In realtà, l’’adâm è costituito come vivente crocevia tra il Creatore e il creato, in relazione con entrambi: col Creatore in quanto da Lui proveniente, e col creato in quanto in esso situato. Nel messaggio biblico, la sua iconicità, cioè il suo essere a immagine di Dio, significa al contempo avere come principio Dio e come consegna il mondo. A partire da questa narrazione possiamo intendere l’essere umano come la prima promessa fatta da Dio alla creazione, promessa destinata a essere portata a un ulteriore e più maturo compimento. Tertulliano, nel terzo secolo, scrisse a tal proposito che Adamo è stato creato così come il Verbo divino stesso si sarebbe un giorno incarnato, già rivestito dunque dell’immagine «futura» di Cristo (Sulla risurrezione della carne, 6). Difatti, come afferma san Paolo, Cristo Gesù – «Immagine visibile del Dio invisibile» (Col 1,15) – impersona il «sì» di Dio a tutte le antiche promesse (2 Cor 1,19), a cominciare proprio da quella pronunciata con le parole che chiamano all’esistenza Adamo: «Facciamo l’uomo a nostra immagine».

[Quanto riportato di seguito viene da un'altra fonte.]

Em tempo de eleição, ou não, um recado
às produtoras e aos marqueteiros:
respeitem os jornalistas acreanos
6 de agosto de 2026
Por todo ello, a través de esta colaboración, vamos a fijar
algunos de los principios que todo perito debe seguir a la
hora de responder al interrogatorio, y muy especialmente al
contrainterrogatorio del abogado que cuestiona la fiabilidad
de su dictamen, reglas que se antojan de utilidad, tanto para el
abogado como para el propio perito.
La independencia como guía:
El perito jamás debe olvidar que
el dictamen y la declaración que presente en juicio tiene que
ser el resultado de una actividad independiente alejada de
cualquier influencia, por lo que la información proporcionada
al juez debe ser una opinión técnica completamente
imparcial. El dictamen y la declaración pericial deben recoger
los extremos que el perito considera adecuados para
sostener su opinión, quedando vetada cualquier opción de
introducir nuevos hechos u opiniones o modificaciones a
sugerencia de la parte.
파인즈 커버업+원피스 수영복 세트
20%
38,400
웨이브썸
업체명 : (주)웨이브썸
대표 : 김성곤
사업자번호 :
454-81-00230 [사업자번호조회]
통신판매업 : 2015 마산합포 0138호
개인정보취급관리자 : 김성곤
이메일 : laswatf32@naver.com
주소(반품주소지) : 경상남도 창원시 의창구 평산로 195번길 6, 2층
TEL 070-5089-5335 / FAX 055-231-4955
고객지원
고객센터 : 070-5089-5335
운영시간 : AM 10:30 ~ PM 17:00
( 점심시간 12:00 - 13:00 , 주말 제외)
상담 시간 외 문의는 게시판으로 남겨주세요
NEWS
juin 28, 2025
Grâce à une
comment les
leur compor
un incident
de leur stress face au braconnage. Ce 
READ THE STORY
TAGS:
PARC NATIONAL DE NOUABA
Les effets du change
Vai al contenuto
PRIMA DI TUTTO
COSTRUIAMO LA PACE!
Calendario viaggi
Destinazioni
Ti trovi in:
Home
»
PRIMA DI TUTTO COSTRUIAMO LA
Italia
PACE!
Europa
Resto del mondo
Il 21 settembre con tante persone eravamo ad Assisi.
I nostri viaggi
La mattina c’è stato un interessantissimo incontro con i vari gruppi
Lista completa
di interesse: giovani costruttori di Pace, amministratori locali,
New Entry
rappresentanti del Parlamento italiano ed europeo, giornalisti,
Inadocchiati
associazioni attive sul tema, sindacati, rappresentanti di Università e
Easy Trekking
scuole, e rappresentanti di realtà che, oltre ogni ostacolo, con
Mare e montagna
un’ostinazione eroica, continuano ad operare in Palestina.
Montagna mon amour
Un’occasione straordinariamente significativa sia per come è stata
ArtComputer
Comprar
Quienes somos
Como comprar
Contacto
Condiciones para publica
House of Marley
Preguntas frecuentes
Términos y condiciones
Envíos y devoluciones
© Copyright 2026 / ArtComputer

L’Invito e la Traccia, preparati in vista del V Convegno ecclesiale nazionale, esprimono questa intuizione spirituale citando lo Scritto a Diogneto, un documento patristico che sul finire del II sec. – parafrasando insieme Gn 1,26 e Gn 2,7 – afferma che «Dio plasmò gli uomini dalla sua propria Immagine» (10,2). Vale a dire, non semplicemente a partire dalla polvere terrestre bensì a partire dall’Icona sua più intima: l’Immagine increata che da sempre Dio ospita dentro di Sé, il suo stesso Logos, che è proprio il dirsi di Dio, il suo comunicarsi e perciò il suo darsi, il suo mettersi in rapporto, il suo porgersi nella relazione.

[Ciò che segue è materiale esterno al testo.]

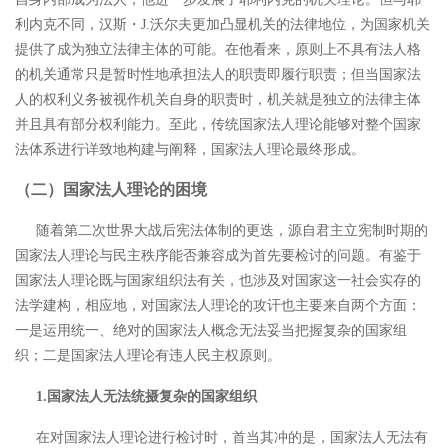
利内克不同，汉斯・J.沃尔夫更加凸显机关的法律地位，为国家机关
提供了成为独立法律主体的可能。在他看来，原则上不具有法人格
的机关通常只是暂时性地承担法人的职责即履行职责；但当国家法
人的权利义务被视作机关自身的职责时，机关就是独立的法律主体
并且具有部分权利能力。
至此，传统国家法人理论能够对整个国家
法体系进行详致地构建与阐释，国家法人理论最终形成。
（二）国家法人理论的困境
随着第二次世界大战后宪法体制的更迭，源自君主立宪制时期的
国家法人理论与民主秩序能否兼容成为首先要检讨的问题。有鉴于
国家法人理论既与国家组织法有关，也涉及对国家这一社会实存的
法学建构，相应地，对国家法人理论的攻讦也主要来自两个方面：
一是运用统一、绝对的国家法人概念无法妥当把握复杂的国家组
织；二是国家法人理论有违人民主权原则。
1.国家法人无法统摄复杂的国家组织
在对国家法人理论进行检讨时，首当其冲的是，国家法人无法有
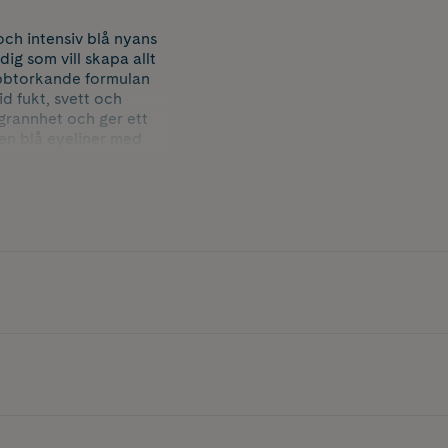
och intensiv blå nyans
g som vill skapa allt
snabbtorkande formulan
d fukt, svett och
grannhet och ger ett
r en blå eyeliner med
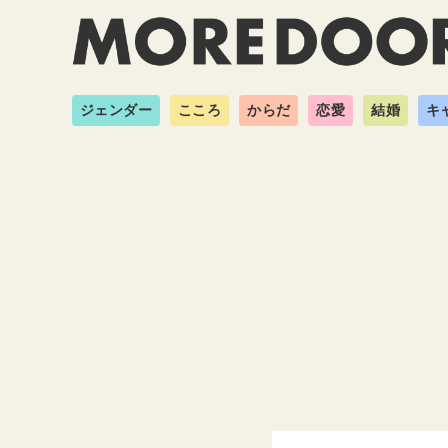
ジェンダー
こころ
からだ
恋愛
結婚
キ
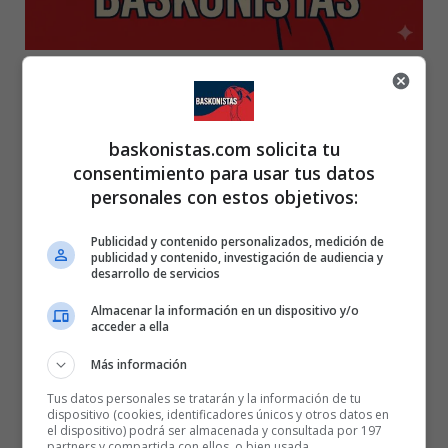
25 AÑOS BASKONISTAS
baskonistas.com solicita tu
consentimiento para usar tus datos
personales con estos objetivos:
Publicidad y contenido personalizados, medición de
publicidad y contenido, investigación de audiencia y
desarrollo de servicios
Almacenar la información en un dispositivo y/o
acceder a ella
Más información
Tus datos personales se tratarán y la información de tu
dispositivo (cookies, identificadores únicos y otros datos en
el dispositivo) podrá ser almacenada y consultada por 197
partners y compartida con ellos, o bien usada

L’essere umano proviene dall’Intimo di Dio e, quindi, è impastato di Dio stesso, tanto da rappresentarlo sin dentro al creato. L’arte cristiana ‒ qui in Italia ‒ ha saputo esprimere questa verità mille volte. L’ha espressa anche nei grandi mosaici che adornano il duomo di Monreale, dove è raffigurata la creazione. Il Creatore vi è iconografato sempre come un ricco signore, rivestito della sua veste più preziosa e con i calzari ai piedi, un po’ come il padre di cui si racconta nel vangelo di Luca (15,22), desideroso di partecipare la sua signoria all’erede prediletto. Nel quadrone che illustra la creazione di Adamo, però, Dio non calza più i suoi sandali. Il Creatore incrocia lo sguardo di Adamo e il suo volto si riproduce tale e quale in quello dell’essere umano appena creato, disteso nudo di fronte a Lui, mentre però, stranamente, i suoi piedi appaiono scalzi. Dio, creando Adamo e facendo risplendere su di lui il proprio volto, si scioglie finalmente i sandali, vale a dire – secondo un significato simbolico che attraversa l’intero racconto biblico e riemerge nei vangeli, lì dove al Battista si fa dire di non esser degno di «sciogliere i legacci» al Cristo – sancisce un’incrollabile alleanza. Dio, proprio creando Adamo, ha ormai rimosso ogni diaframma tra Sé e la sua creazione, ha oltrepassato ogni trascendenza, ha accorciato ogni distanza e ha stemperato ogni distinzione, proiettandosi nel cuore del mondo (come ha scritto don Divo Barsotti nel suo libro Il Dio di Abramo: l’ esperienza di Dio nella Genesi). L’’adâm, creato da Dio, è la sua orma nella creazione, deputata a segnalare che di lì Dio è passato, ancorché col suo calco vuoto – cioè con le sue fragilità e con le sue povertà, persino col suo peccato – potrà talvolta dare, anzi possiamo anche dire, riconoscendoci in Adamo e nella sua terrena debolezza, potremo talvolta dare l’impressione di significare assenza piuttosto che presenza.

 

don Massimo Naro
Docente di teologia sistematica nella Pontificia Facoltà Teologica di Sicilia (Palermo).